Ma ci sono ancora altri indicatori che evidenziano come le traiettorie tra Centro-Nord e Sud siano, purtroppo, avviate su binari da tempo non più convergenti. In base ai dati Istat “tra il 2007, anno precedente l’inizio della crisi economica, e il 2013 il rapporto tra il Pil pro capite del Mezzogiorno e quello del Centro Nord è passato dal 57,5 al 55,6 per cento”. L’aumento del divario “è attribuibile alla dinamica del Pil, calato del 7,1 per cento nel Centro Nord e del 13,5 nel Mezzogiorno”, (13,5% nel Mezzogiorno, per intenderci).
Differenziazioni, insomma, che scavano trincee difficili da rimuovere, anche in considerazione dei mali strutturali di cui soffre il Sud in termini di capacità operativa e gestionale della macchina amministrativa da un lato; e di inconcludenza realizzativa (per non dire peggio) della propria rappresentanza politico-istituzionale.

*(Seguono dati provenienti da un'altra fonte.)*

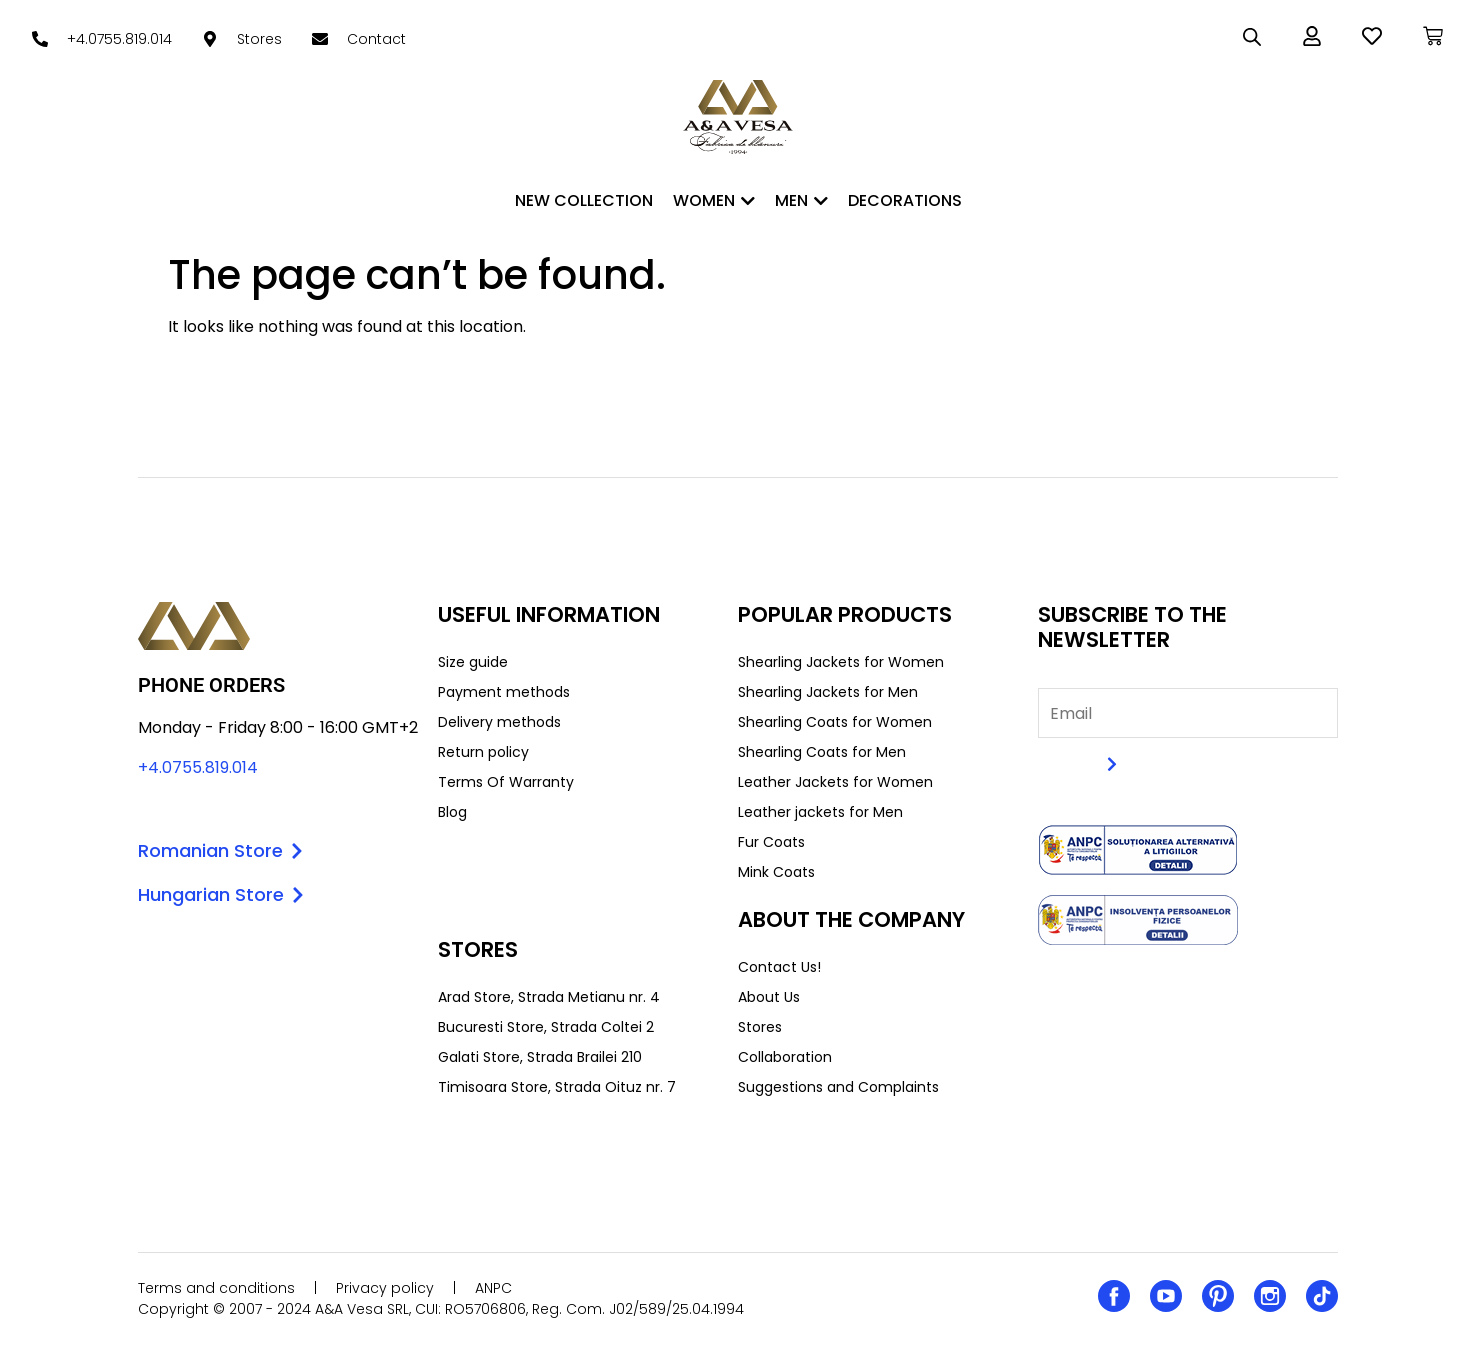  I want to click on Terms and conditions, so click(216, 1288).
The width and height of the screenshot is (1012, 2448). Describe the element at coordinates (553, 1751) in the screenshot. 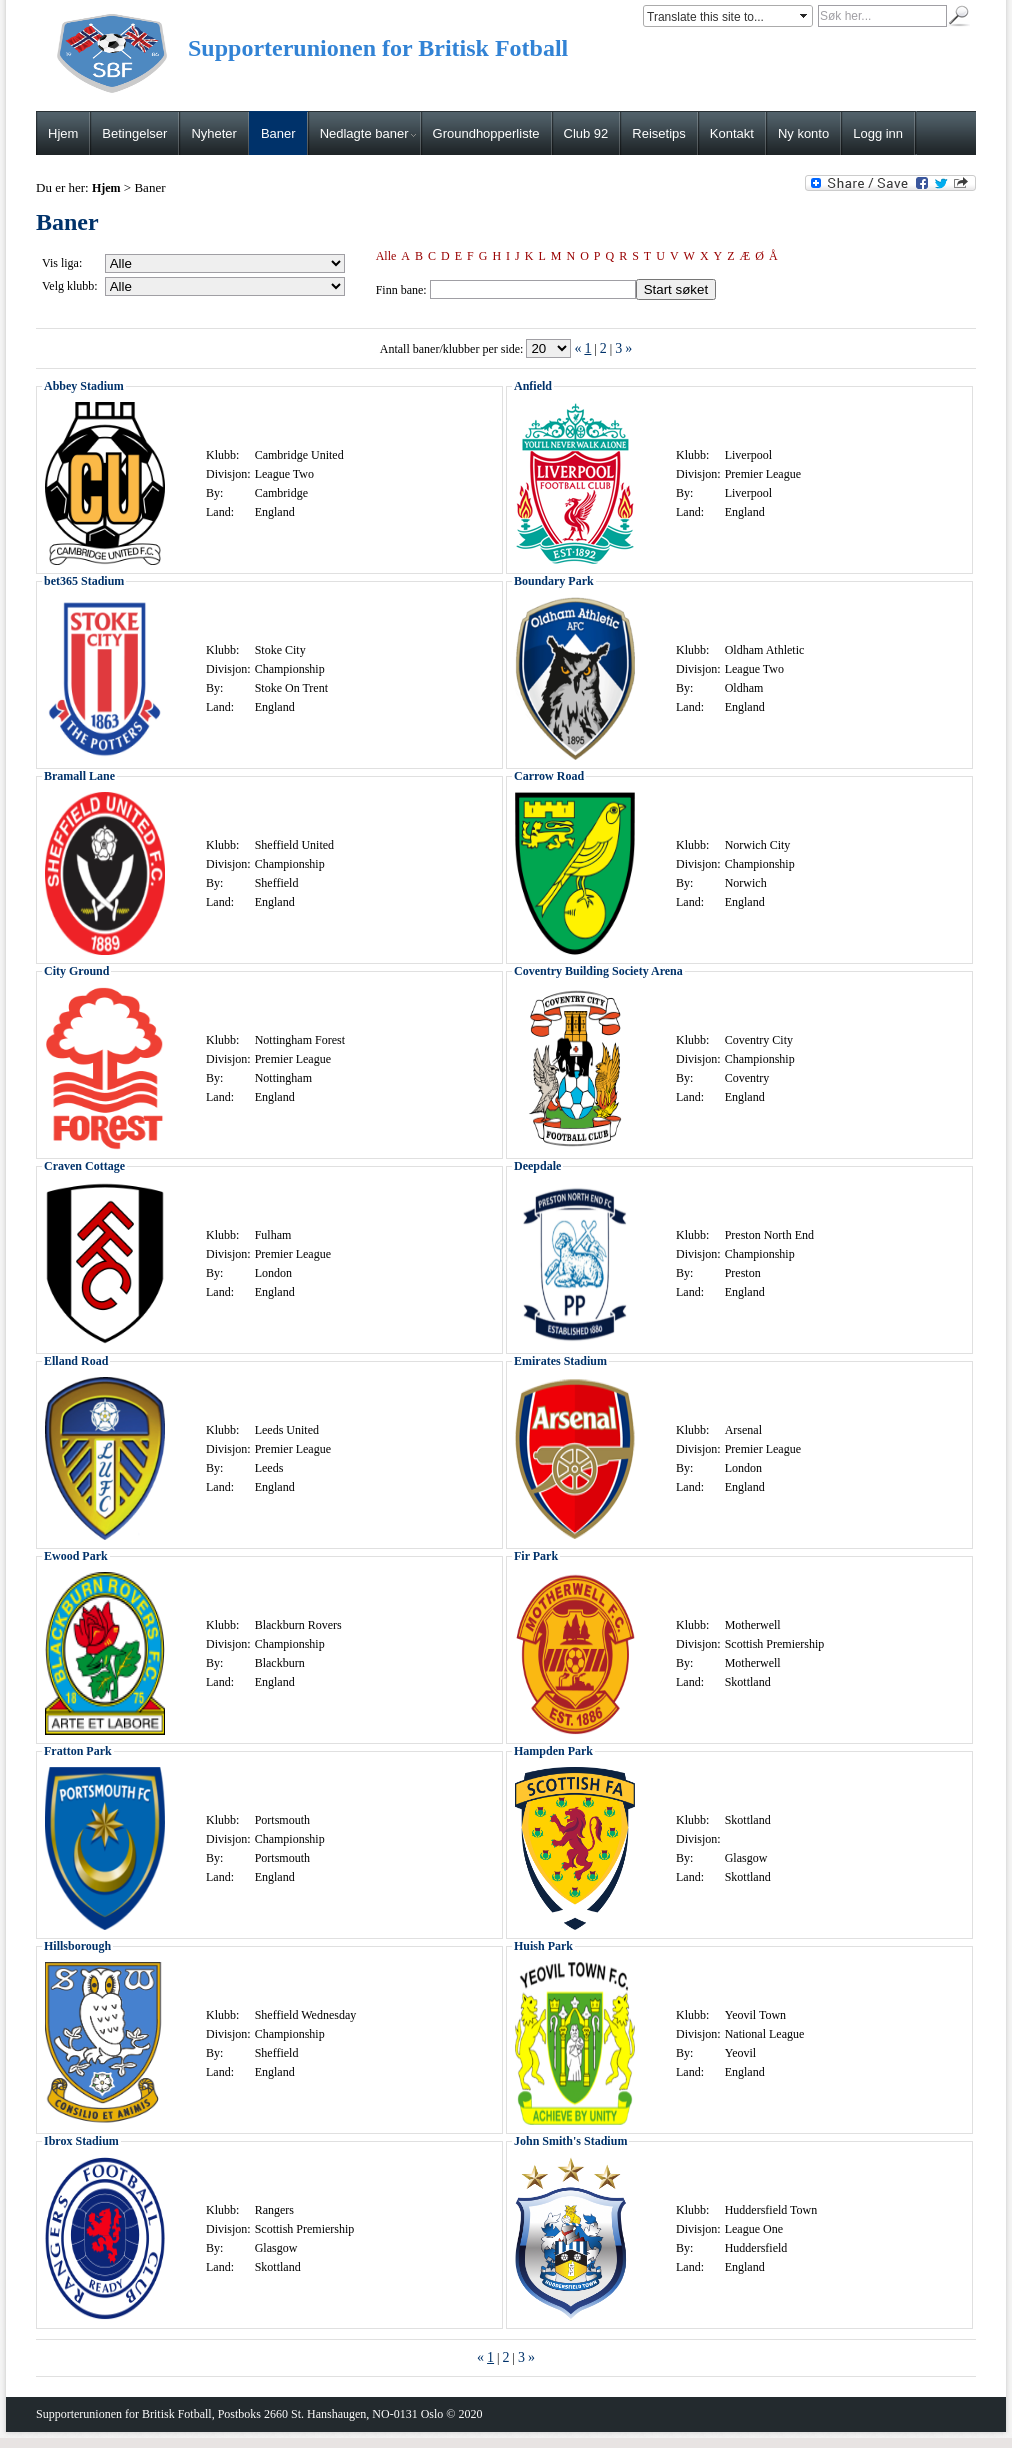 I see `Hampden Park` at that location.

Eppure, questo è il quadro reale con il quale bisogna confrontarsi. Non dovrebbe esserci più spazio per “racconti” diversi, per speculazioni politico-mediatiche, per tentennamenti tattici in attesa delle sempre in agguato scadenze elettorali di ogni genere e tipo. Sarebbe necessario ricorrere ad una terapia d’urto che tenga conto delle condizioni del malato che è molto grave. E, invece, a tutti pare abbastanza evidente che tra l’annuncio di non sempre coerenti provvedimenti e la loro effettiva realizzazione passano mesi, se non anni. Insomma, mentre i medici fingono di studiare, l’economia delle regioni meridionali continua a perdere colpi e ad allontanarsi dal resto dell’Italia e dell’Europa. Ci sarebbe da rimboccarsi le maniche in silenzio. Da parte di tutti, senza esclusione di nessuno. Ma, a quanto pare, il gioco del momento è la già ben avviata campagna elettorale per le regionali del 2015.
Auguri a tutti i contendenti. Si siederanno su un consistente cumulo di macerie, ma per loro, pare, questo è un dettaglio secondario.